- Action item: Exact copy, pictures excluded: output the lines from the opening of the entries through the line bearing "A Raleigh, NC".

Given data section start

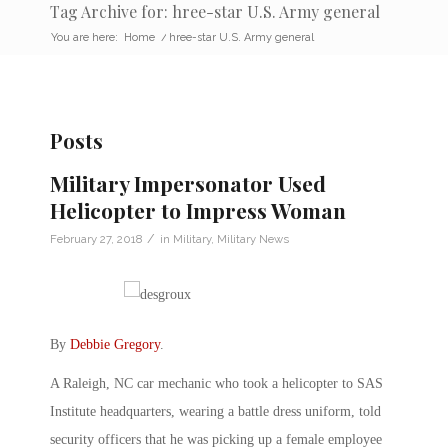
Tag Archive for: hree-star U.S. Army general
You are here:
Home
/
hree-star U.S. Army general
Posts
Military Impersonator Used
Helicopter to Impress Woman
/
February 27, 2018
in
Military
,
Military News
By
Debbie Gregory
.
A Raleigh, NC car mechanic who took a helicopter to SAS
Institute headquarters, wearing a battle dress uniform, told
security officers that he was picking up a female employee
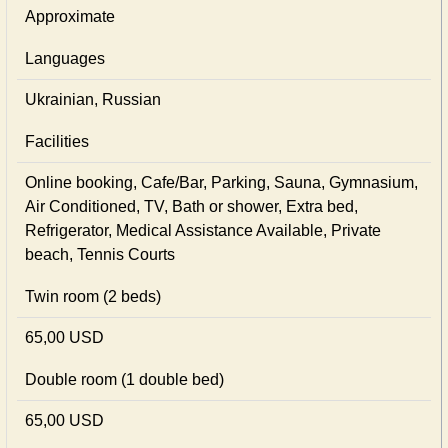
Approximate
Languages
Ukrainian, Russian
Facilities
Online booking, Cafe/Bar, Parking, Sauna, Gymnasium,
Air Conditioned, TV, Bath or shower, Extra bed,
Refrigerator, Medical Assistance Available, Private
beach, Tennis Courts
Twin room (2 beds)
65,00 USD
Double room (1 double bed)
65,00 USD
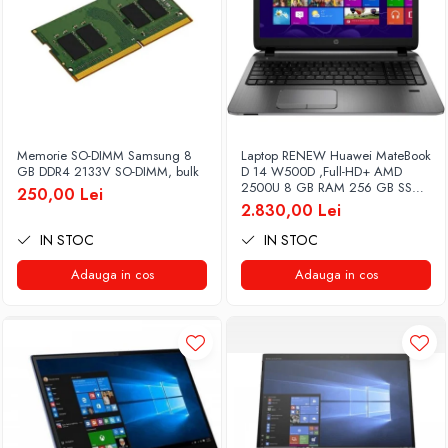
Memorie SO-DIMM Samsung 8
Laptop RENEW Huawei MateBook
GB DDR4 2133V SO-DIMM, bulk
D 14 W500D ,Full-HD+ AMD
2500U 8 GB RAM 256 GB SSD
250,00 Lei
AMD Radeon Vega Graphics
2.830,00 Lei
Vega 8 Win 10 Home
IN STOC
IN STOC
Adauga in cos
Adauga in cos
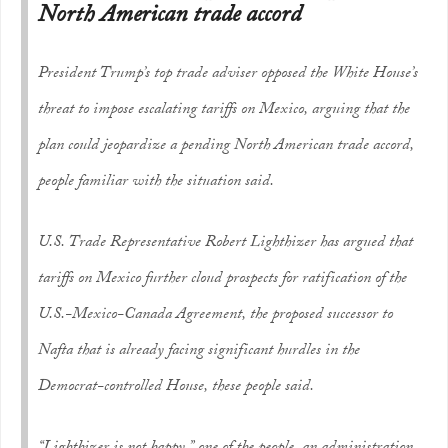
North American trade accord
President Trump’s top trade adviser opposed the White House’s
threat to impose escalating tariffs on Mexico, arguing that the
plan could jeopardize a pending North American trade accord,
people familiar with the situation said.
U.S. Trade Representative Robert Lighthizer has argued that
tariffs on Mexico further cloud prospects for ratification of the
U.S.-Mexico-Canada Agreement, the proposed successor to
Nafta that is already facing significant hurdles in the
Democrat-controlled House, these people said.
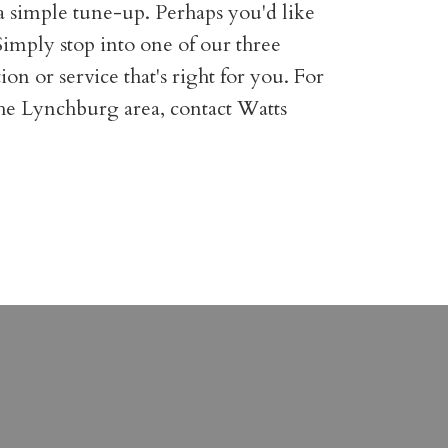
a simple tune-up. Perhaps you'd like
. Simply stop into one of our three
on or service that's right for you. For
the Lynchburg area, contact Watts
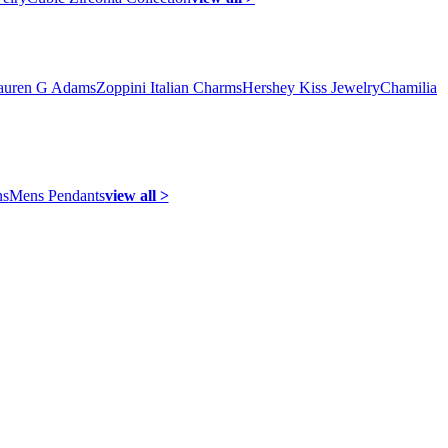
auren G Adams
Zoppini Italian Charms
Hershey Kiss Jewelry
Chamilia
ns
Mens Pendants
view all >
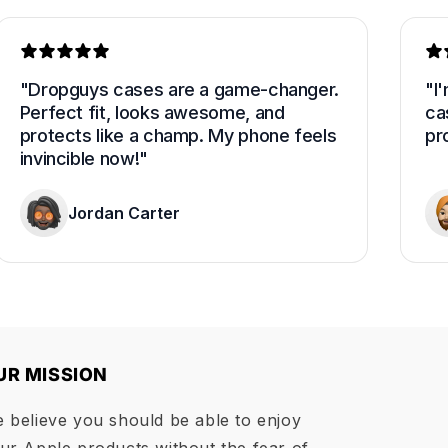
"Dropguys cases are a game-changer. 
"I
Perfect fit, looks awesome, and 
cas
protects like a champ. My phone feels 
pro
invincible now!"
Jordan Carter
UR MISSION
 believe you should be able to enjoy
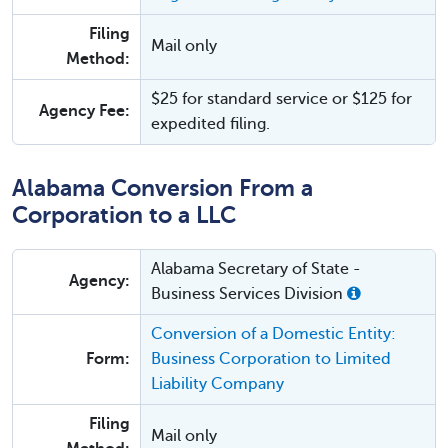
Filing
Mail only
Method:
$25 for standard service or $125 for
Agency Fee:
expedited filing.
Alabama Conversion From a
Corporation to a LLC
Alabama Secretary of State -
Agency:
Business Services Division
Conversion of a Domestic Entity:
Form:
Business Corporation to Limited
Liability Company
Filing
Mail only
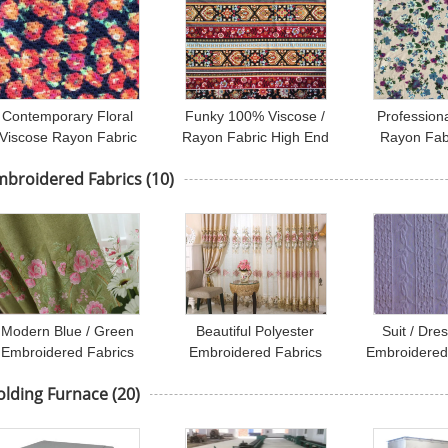
Contemporary Floral
Funky 100% Viscose /
Profession
Viscose Rayon Fabric
Rayon Fabric High End
Rayon Fabr
For Felt / Pillow /
Apparel Fabric T96% /
Apparel
mbroidered Fabrics
(10)
Sportswear
SP4%
118D
Modern Blue / Green
Beautiful Polyester
Suit / Dres
Embroidered Fabrics
Embroidered Fabrics
Embroidered
Garment Cloth Material
Contemporary Curtain
Fabric / E
olding Furnace
(20)
Fabric
Clo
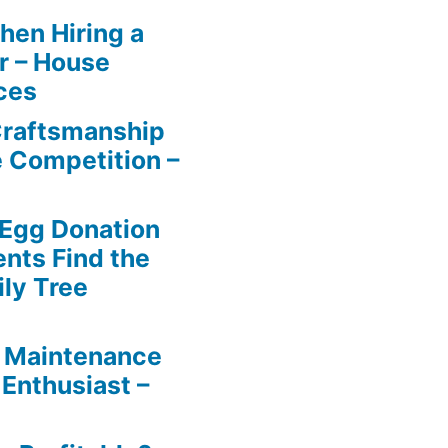
en Hiring a
r – House
ces
Craftsmanship
e Competition –
 Egg Donation
ents Find the
ily Tree
 Maintenance
 Enthusiast –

Given data section end

- Solution to the exercise:
Tag Archive for: hree-star U.S. Army general
You are here:
Home
/
hree-star U.S. Army general
Posts
Military Impersonator Used
Helicopter to Impress Woman
/
February 27, 2018
in
Military
,
Military News
By
Debbie Gregory
.
A Raleigh, NC car mechanic who took a helicopter to SAS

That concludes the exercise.